The implementation plan:

  • Move main() to Lua side
  • Modify FreearcCommand() to use fields in the Command instead of global variables
  • Implement PortableFreearcCommand() that uses ProtoBuf for all parameters, including callbacks
  • Modify Lua main() code to work with internal Command and then call PortableFreearcCommand()
  • Further split FreearcCommand() into operations and provide ProtoBuf APIs to them
  • Provide ProtoBuf APIs to 7z.dll functions and combine Lua cmdline processing with 7z.dll archive processing

Command

FreearcCommand():

  • executes an entire archiver command, i.e. its only effect is the modification of disk files and/or some callback calls
  • returns almost nothing, probably only error code - all other information is passed back via Callback
  • thus has C ABI, even if unstable. Also, it looks pretty similar to 7z.dll API
    • stable API requires only unpacking Command and packing Callback parameters
  • its execution creates, modifies and finally destroys a FileDB object (see Operation)

Call parameters:

  • version = high<<16 + low
    • high=0, incremented at incompatible API changes
    • low = sizeof(Command), thus allowing to copy passed Command over initialized actual Command structure that may contain extra fields at the end
  • Command* - all command parameters, established by the processing of cmdline with config files
    • i.e. {char* cmd = "a"; char* arcname = "a.arc"; char** filenames = {"."}; char** cmethods = {"lzma"}...}
  • void* - passed to callback
  • int(*)(void*, int, message*) - callback called for UI/log, warnings/errors, file/method filtering and so on
    • int - message type
    • message is a union of structures providing extra info depending on the message

Portable proxy to FreearcCommand(), generated from ProtoBuf description of Command via ProtoBuf reflection:

  • declaration of C++ struct Command, including default values of fields
  • PortableFreearcCommand() decoding wire format of Command and then calling FreearcCommand()
  • Lua/Python/Ruby... code encoding Command{cmd,arcname...} object into the wire format and then calling PortableFreearcCommand()

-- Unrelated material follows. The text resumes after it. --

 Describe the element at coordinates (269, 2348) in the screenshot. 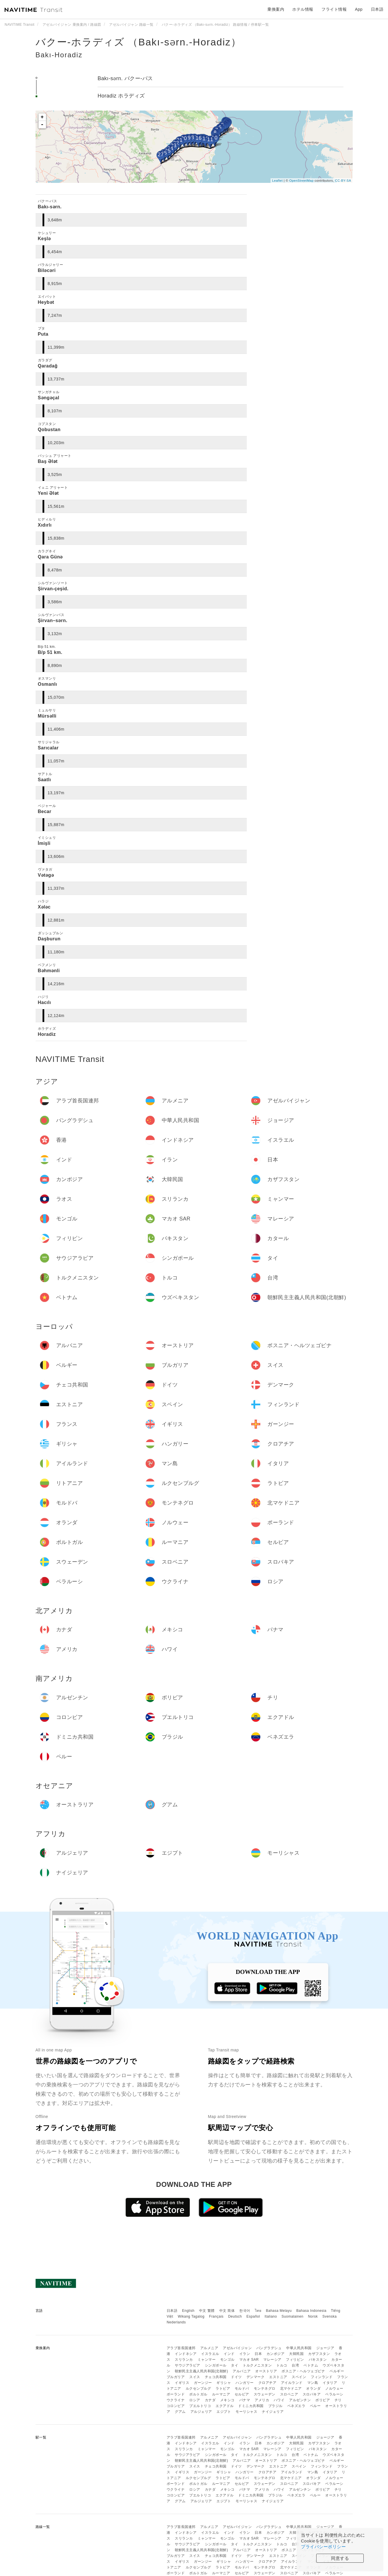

All modifications required to the current code:

  • move main() to the Lua side, so it parses options and then calls FreeArcCommand(Command,Callback)
  • make all C++ APIs, provided to Lua, global, i.e. independent of the C++ Program object
    • well, inside Callback execution we may need some instance-specific info, calling back for it once again
  • modify Lua code to work with internal command variable before passing it to FreeArcCommand()
  • modify Callback API to make it language-agnostic (now, it depends on C++/Lua bridge facilities)
    • we have a few message types, each having a fixed set of parameters - this calls for a serialization library, again

Operation

Managing a database:

  • db = Create() - create an empty database.
  • Clear(db) - reset the database to an empty state.
  • Close(db) - free memory occupied by the database.

Adding files to an archive:

  • Scan(db, scan_settings) - scan the disk according to the settings, adding found files to the database
  • Sort(db, sort_criteria) - sort files in the database
  • Add(db, compression_settings) - create an archive from the files in the database

Extracting files from an archive:

  • ReadDir(db, readdir_settings) - read the archive directory, adding these files to the database
  • Size(db) - return the number of files in the database
  • List(db, range) - list files in the given range
  • Extract(db, extraction_settings) - extract files listed in the database from the archive

Fast vs Stable API

Two API sets:

  • Fast API: the actual C++ implementation, employing multiple function parameters, C structs, and C++ exceptions. It isn't intended to be consumed directly, except for reaching maximum speed in some cases (custom filters, custom sort order, listing files).
  • Stable API: a thin layer over the Fast API, marshaling most arguments/results/exceptions in ProtoBuf messages. It thus provides a stable, language-agnostic API that can be consumed by static or dynamic linking. It semi-automatically maps to the Fast API.

Notes:

  • Fast API is almost the existing one, except for the need to break the monolithic program_options structure into ~5 smaller structures with parameters of each specific operation
  • Stable API is mostly straightforward as far as we define those small structures via ProtoBuf
  • but the existing ProtoBuf implementations seem over-bloated, do we need N+1 one?
  • alternatives: Thrift, FlexBuffers/FlatBuffers
  • the remaining FreeArc'Next code is already mostly written in Lua, but we will still need to translate C++ remnants
  • the existing program driver should be modified to run Lua main and to allow loading FreeArcLib from DLL

ProtoBuf implementation

syntax = "proto3";

message Filter 
{
    required int64 size = 1;   // default = 42
    optional string name = 2;  // default = "DEFAULT NAME"
    repeated int64 values = 3;
    repeated string subnames = 4;
}

may be translated into

struct Filter
{
    int64_t size = 42;
    char* name = "DEFAULT NAME";
    int64_t* values = nullptr;
    char** subnames = nullptr;

    size_t num_values = 0;
    size_t num_subnames = 0;

    uint has_size : 1 = 0;
    uint has_name : 1 = 0;

    int serialize(void** buf, size_t* size);
    int deserialize(void* buf, size_t size);
}